The most common types of ligament injuries include:
ACL & PCL Ligaments
The Anterior Cruciate Ligament (ACL) is most often stretched or torn (or both) by a sudden twisting motion or hyperextended. The Posterior Cruciate Ligament (PCL) is most often injured in direct impact, such as a car accident or football tackle.
Symptoms: Injury to a cruciate ligament may not cause pain. Popping and buckling are common. An MRI will accurately detect a complete tear, but arthroscopy may be the only reliable means of detecting a partial one.
Treatment: For an incomplete tear, patients will benefit from bracing and physical therapy. For a complete tear, especially in athletes and active people, surgery is recommended, with reconstruction using allografts or autografts.
An ACL injury is a sports-related injury that occurs when the knee is forcefully twisted or hyperextended. An ACL tear usually occurs with an abrupt directional change with the foot fixed on the ground or when the deceleration force crosses the knee. Changing direction rapidly, stopping suddenly, slowing down while running, landing from a jump incorrectly, and direct contact or collision, such as a football tackle, can also cause injury to the ACL.
Posterior cruciate ligament (PCL), one of four major ligaments of the knee are situated at the back of the knee. It connects the thighbone (femur) to the shinbone (tibia). The PCL limits the backward motion of the shinbone.
PCL injuries are very rare and are difficult to detect than other knee ligament injuries. Cartilage injuries, bone bruises, and ligament injuries often occur in combination with PCL injuries.
Injuries to the PCL can be graded as I, II or III depending on the severity of injury.
- Grade I -- the ligament is mildly damaged and slightly stretched, but the knee joint is stable.
- Grade II-- there is partial tear of the ligament.
- Grade III-- there is complete tear of the ligament. The knee joint is unstable, and the ligament is divided into two halves making.
The PCL is usually injured by a direct impact, This can occur in sports when an athlete falls to the ground with a bent knee. The PCL can also tear with twisting or by overextending the knee.
Patients with PCL injuries usually experience knee pain and swelling immediately after the injury. There may also be instability in the knee joint, knee stiffness that causes limping, and difficulty in walking.
Diagnosis of a PCL tear is made based on a review of symptoms, medical history, and by performing a physical examination of the knee. Other diagnostic tests such as X-rays and MRI scan may be ordered. X-rays are useful to rule out avulsion fractures wherein the PCL tears off a piece of bone along with it. An MRI scan is done to help view the images of soft tissues better.
Treatment options may include non-surgical and surgical treatment. Non-surgical treatment consists of rest, ice, compression, and elevation (RICE protocol); which assist in controlling pain and swelling. Physical therapy may be recommended to improve knee motion and strength. A knee brace may be needed to help immobilize your knee.
Crutches may be recommended to protect the knee and avoid bearing weight on your leg.
Generally, surgery is considered in patients with dislocated knee and several torn ligaments including the PCL. Surgery involves reconstructing the torn ligament using a tissue graft which is taken from another part of your body, or another human donor. Surgery is usually carried out with an arthroscope using small incisions. The major advantages of arthroscopic surgery include minimal postoperative pain, short hospital stay, and a fast recovery. Arthroscopic surgery can often be done in an out-patient setting. Following PCL reconstruction, a physical therapy program will be started after surgery to facilitate healing and range of motion.
The MCL is the ligament that is located on the inner part of the knee joint. It runs from the thighbone (femur) to the top of the shinbone (tibia) and helps stabilize the knee. MCL injuries can result in a stretch, partial tear, or complete tear of the ligament. Injuries to the MCL commonly occur because of pressure or stress on the outside section of the knee. The Medial Collateral Ligament is more often injured than the Lateral Collateral Ligament. The cause is most often a blow to the outer side of the knee that stretches and tears the ligament on the inner side of the knee. Such blows occur frequently in contact sports.

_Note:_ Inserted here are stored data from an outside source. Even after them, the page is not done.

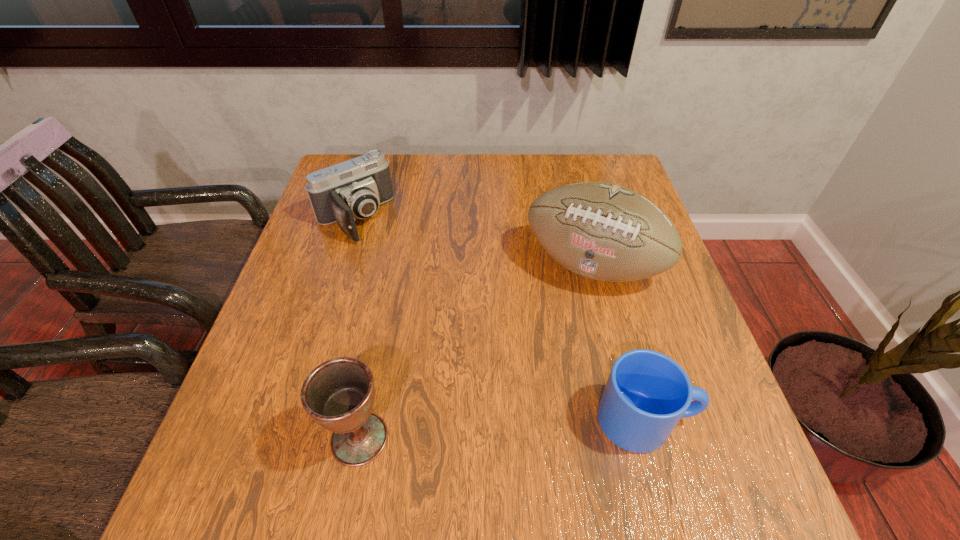 Locate an element on the screen. The height and width of the screenshot is (540, 960). free space on the desktop that is between the chalice and the mug and is positioned on the laces of the tallest object is located at coordinates (531, 427).

You are a GUI agent. You are given a task and a screenshot of the screen. Output one action in this format:
    pyautogui.click(x=<x>, y=<y>)
    Task: Click on the vacant space on the desktop that is between the chalice and the shortest object and is positioned at the front of the camera with an open lens cover
    
    Given the screenshot: What is the action you would take?
    pyautogui.click(x=531, y=427)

When a collateral ligament is injured patients may experience
- A pop
- Sideways buckle
- Pain and swelling are common.
It is important to see a doctor if there is a popping noise or inability to move the knee because of severe pain. Knee instability is also a sign that a physician should be consulted.
The R.I.C.E. method of treatment can be initiated following the injury before seeing a doctor:
- Rest: Rest the knee, as more damage could result from pressure on the injury.

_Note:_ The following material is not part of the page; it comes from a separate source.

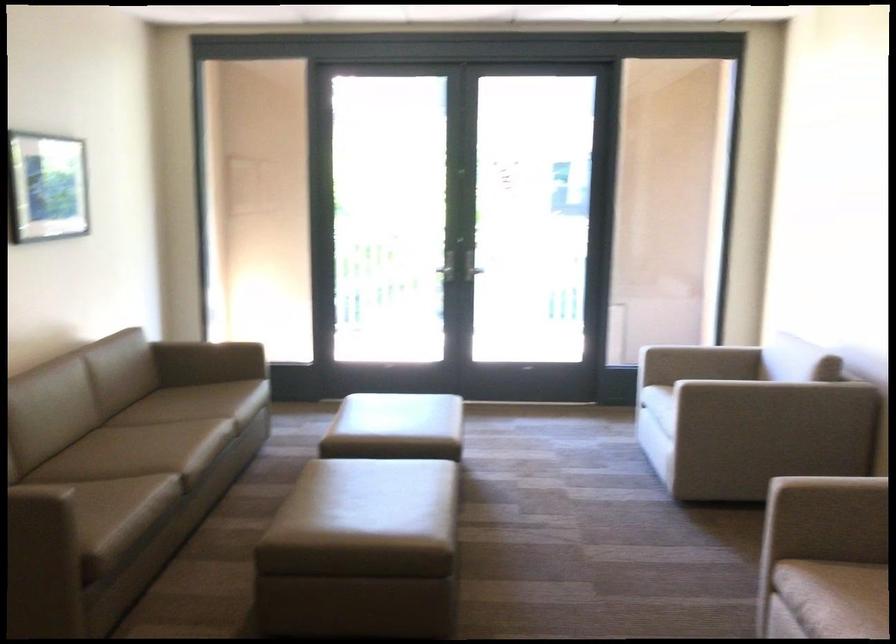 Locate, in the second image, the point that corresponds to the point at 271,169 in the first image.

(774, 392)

- Ice: Ice packs can be applied to the injured area to reduce swelling and pain. Never place ice directly over the skin. Ice should be wrapped in a towel and applied to the affected area for 15-20 minutes, four times a day for several days.
- Compression: Wrapping the knee with an elastic bandage or compression stocking can help minimize the swelling and support your knee.
- Elevation: Elevating the knee above the heart level will also help reduce swelling and pain.